The fact that you "seem to be fixated on younger people when it comes to sex and intimacy" is not so much of a conundrum to me as it is to you. Perhaps you experience it as a conundrum as a way of resisting its meaning.
So why not try this: Sit quietly and address this child you once were. Hear him out. Ask what he needs. What is he saying to you? What kind of person did he dream of becoming? Have you become that person? Or have you veered off in some fashion, so that this youth, if he could speak today, would be disappointed, or shamed, by your actions? I sense that in many ways you fulfilled the promise of this youth, although perhaps in other ways you disappointed him. That is the way it usually is. We do our best. I am sure you did your best. Ask yourself this: How can you be the person that he needs, today? You may feel angry and powerless and shamed that you were not able to protect him. But you found a working life in protecting children, and you did much good. Yet at the same time there may be residual arousal there. The same event of abuse that was so charged with existential threat may also carry some erotic allure, in which case, what you may encounter when you travel back to this time is a terrifying mix. You may feel grayed out, as your psyche protects you from re-experiencing the abuse. But if somehow you can travel, perhaps with the guidance of a counselor trained in such sojourns, to the side of this youth, sit with him in his room or on his bed or wherever he feels comfortable, and inquire of him what he needs from you today, perhaps there can be some healing.
This may indeed sound strange. Yet think about it: If the children we once were do not magically disappear, then they still exist within us, do they not? Could we purge them even if we wanted to? How? Could we purge the memories of being 10, or 4, or 7? How? Childhood is not gone.
And in the cycle of life, grandchildren bring mercy to the old. So if you could live nearer your son and grandkids, that would probably enrich your life. Also: Contact your siblings. Reconnect with them. It's been 30 years! The abuse you suffered may lie at the heart of your estrangement, and while they may not be ready to talk about it, they might welcome hearing from you. You have had an amazing life. It is time to reconnect with the more elemental sources of your life -- your family, your own youth.

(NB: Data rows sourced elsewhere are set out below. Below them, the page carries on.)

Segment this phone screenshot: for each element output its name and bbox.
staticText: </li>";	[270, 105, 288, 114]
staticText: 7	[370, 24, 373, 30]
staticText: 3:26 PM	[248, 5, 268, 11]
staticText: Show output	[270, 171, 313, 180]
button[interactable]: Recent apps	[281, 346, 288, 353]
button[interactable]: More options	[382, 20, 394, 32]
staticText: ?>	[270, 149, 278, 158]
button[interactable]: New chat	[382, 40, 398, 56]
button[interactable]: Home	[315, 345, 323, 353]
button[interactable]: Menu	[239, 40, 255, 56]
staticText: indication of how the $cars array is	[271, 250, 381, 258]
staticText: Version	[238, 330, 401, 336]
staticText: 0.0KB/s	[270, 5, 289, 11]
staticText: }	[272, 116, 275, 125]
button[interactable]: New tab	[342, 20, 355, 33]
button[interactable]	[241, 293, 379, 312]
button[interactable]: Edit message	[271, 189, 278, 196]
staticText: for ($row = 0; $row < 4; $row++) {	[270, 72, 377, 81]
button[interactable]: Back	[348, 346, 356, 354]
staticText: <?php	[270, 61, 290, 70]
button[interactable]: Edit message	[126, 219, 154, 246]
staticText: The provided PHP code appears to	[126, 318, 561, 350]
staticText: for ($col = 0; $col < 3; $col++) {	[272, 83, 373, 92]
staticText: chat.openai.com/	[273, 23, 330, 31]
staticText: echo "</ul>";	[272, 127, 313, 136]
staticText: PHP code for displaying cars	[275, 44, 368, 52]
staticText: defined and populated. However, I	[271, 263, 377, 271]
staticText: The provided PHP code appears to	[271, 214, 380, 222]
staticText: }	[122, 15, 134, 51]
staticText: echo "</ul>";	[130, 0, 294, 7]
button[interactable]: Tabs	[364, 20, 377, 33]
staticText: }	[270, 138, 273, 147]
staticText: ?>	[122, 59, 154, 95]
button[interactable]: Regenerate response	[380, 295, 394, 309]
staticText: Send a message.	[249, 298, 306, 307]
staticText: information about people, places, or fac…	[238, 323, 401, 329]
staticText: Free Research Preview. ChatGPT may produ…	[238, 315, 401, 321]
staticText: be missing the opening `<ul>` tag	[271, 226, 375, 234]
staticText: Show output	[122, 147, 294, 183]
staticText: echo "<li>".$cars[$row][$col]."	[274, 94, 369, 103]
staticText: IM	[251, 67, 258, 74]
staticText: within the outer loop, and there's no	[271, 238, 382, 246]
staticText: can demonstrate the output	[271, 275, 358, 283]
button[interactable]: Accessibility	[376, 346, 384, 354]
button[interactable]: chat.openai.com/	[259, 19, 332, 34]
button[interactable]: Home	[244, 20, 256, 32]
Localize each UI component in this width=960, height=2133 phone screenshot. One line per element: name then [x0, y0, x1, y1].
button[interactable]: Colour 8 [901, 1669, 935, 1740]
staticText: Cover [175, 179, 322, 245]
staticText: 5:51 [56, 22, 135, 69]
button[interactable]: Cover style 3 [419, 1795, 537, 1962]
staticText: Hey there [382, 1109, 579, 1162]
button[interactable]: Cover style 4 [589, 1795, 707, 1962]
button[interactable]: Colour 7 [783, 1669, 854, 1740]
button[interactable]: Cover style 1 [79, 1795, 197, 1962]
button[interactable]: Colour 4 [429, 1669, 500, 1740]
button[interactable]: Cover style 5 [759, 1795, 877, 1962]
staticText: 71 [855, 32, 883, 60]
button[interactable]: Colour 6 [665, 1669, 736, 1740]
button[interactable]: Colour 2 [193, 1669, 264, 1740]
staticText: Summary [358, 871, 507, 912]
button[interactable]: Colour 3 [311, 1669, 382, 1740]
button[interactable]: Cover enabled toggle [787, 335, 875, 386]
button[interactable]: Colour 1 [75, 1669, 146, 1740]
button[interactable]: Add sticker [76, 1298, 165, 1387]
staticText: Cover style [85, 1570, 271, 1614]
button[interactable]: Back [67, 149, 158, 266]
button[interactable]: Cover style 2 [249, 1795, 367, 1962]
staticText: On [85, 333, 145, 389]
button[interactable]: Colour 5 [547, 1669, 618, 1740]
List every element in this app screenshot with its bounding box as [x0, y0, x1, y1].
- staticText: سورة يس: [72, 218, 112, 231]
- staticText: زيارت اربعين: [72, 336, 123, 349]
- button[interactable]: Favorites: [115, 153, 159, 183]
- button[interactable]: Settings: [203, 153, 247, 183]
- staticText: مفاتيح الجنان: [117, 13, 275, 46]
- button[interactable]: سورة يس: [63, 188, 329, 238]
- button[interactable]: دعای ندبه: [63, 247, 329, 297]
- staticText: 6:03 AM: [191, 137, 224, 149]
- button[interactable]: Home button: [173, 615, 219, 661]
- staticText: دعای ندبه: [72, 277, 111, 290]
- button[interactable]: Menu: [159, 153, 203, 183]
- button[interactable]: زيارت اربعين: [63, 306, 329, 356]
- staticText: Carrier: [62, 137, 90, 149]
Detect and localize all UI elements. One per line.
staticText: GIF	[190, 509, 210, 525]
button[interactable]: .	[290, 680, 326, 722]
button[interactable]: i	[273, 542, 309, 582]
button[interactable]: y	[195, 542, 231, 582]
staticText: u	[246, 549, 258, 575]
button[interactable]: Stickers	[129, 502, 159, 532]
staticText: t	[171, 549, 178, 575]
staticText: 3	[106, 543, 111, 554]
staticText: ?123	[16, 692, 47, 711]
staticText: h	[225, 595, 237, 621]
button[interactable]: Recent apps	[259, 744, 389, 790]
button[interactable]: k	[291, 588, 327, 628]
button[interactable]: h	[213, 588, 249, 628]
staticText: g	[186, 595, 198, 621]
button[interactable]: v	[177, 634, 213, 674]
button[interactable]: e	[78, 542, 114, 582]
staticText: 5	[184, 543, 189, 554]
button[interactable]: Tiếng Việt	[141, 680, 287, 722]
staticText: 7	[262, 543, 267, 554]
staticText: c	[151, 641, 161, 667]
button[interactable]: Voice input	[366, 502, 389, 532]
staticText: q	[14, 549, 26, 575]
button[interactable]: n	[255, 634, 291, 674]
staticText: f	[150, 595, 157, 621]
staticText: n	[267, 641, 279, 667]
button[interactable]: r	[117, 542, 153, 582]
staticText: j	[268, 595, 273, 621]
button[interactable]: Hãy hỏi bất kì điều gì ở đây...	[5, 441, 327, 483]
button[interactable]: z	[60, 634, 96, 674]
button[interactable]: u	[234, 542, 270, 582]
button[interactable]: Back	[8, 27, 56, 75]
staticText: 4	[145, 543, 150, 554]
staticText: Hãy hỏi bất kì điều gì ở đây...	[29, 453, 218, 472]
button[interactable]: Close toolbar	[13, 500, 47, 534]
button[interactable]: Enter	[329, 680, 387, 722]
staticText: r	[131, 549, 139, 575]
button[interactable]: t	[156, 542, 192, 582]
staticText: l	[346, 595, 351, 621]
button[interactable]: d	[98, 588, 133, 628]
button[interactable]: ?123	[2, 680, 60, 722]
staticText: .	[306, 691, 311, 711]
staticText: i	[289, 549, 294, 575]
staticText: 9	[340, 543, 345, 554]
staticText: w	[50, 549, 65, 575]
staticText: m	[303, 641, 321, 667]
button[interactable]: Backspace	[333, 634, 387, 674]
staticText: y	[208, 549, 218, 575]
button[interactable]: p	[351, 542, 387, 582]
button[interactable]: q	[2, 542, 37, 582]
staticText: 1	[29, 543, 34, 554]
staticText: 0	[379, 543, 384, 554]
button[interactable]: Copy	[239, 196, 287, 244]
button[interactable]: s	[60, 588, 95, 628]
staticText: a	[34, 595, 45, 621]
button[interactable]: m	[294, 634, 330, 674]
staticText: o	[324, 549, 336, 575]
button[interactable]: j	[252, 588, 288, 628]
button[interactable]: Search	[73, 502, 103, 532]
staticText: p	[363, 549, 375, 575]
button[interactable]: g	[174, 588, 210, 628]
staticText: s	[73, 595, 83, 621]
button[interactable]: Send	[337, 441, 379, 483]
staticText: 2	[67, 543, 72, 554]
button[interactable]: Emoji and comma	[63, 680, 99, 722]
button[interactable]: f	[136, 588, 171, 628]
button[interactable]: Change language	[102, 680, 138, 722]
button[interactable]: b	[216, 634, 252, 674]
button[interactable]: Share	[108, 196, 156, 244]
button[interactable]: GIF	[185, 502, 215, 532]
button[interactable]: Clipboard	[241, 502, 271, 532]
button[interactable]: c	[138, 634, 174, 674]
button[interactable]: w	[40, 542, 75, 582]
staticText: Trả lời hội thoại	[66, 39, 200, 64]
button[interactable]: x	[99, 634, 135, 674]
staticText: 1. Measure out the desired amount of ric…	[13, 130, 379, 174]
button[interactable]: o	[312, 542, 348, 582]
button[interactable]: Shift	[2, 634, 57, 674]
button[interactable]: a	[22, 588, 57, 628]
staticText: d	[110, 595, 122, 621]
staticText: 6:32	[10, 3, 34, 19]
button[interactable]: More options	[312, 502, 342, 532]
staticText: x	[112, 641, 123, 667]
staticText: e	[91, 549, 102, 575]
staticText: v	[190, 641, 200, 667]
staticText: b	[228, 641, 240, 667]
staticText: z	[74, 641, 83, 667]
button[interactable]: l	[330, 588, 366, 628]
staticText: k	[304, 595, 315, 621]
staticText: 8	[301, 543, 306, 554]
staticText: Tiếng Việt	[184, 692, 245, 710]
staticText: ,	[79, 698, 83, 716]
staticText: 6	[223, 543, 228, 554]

By the way, I was not familiar with MST, or military sexual trauma. But the little reading I was able to do about it does point out that it can be even more stigmatizing for men than for women, "because these victimization experiences fall so far outside of the proscribed [sic] male gender role." So it is good to hear that you are participating in a group. Perhaps you can be friends with some of the people in that group. Try suggesting coffee or a snack after your meeting.
I do not know the precise way that repetition of early abuse happens, or how sexual urges become twinned with early victimization, or how victimization leads us into lives of service. But I intuit that the shape of your life is deeply connected with a lifelong emotional commitment to the child within you who was victimized. So I would ask you to look there, either on your own or with the help of someone who can guide you there, through meditation and visualization. Go there eagerly. But be ready for what you see.
You can handle it, I believe. And I believe that it is the animating source. It will give you great energy and hope to go on in this, yet another stage of a long and rich life.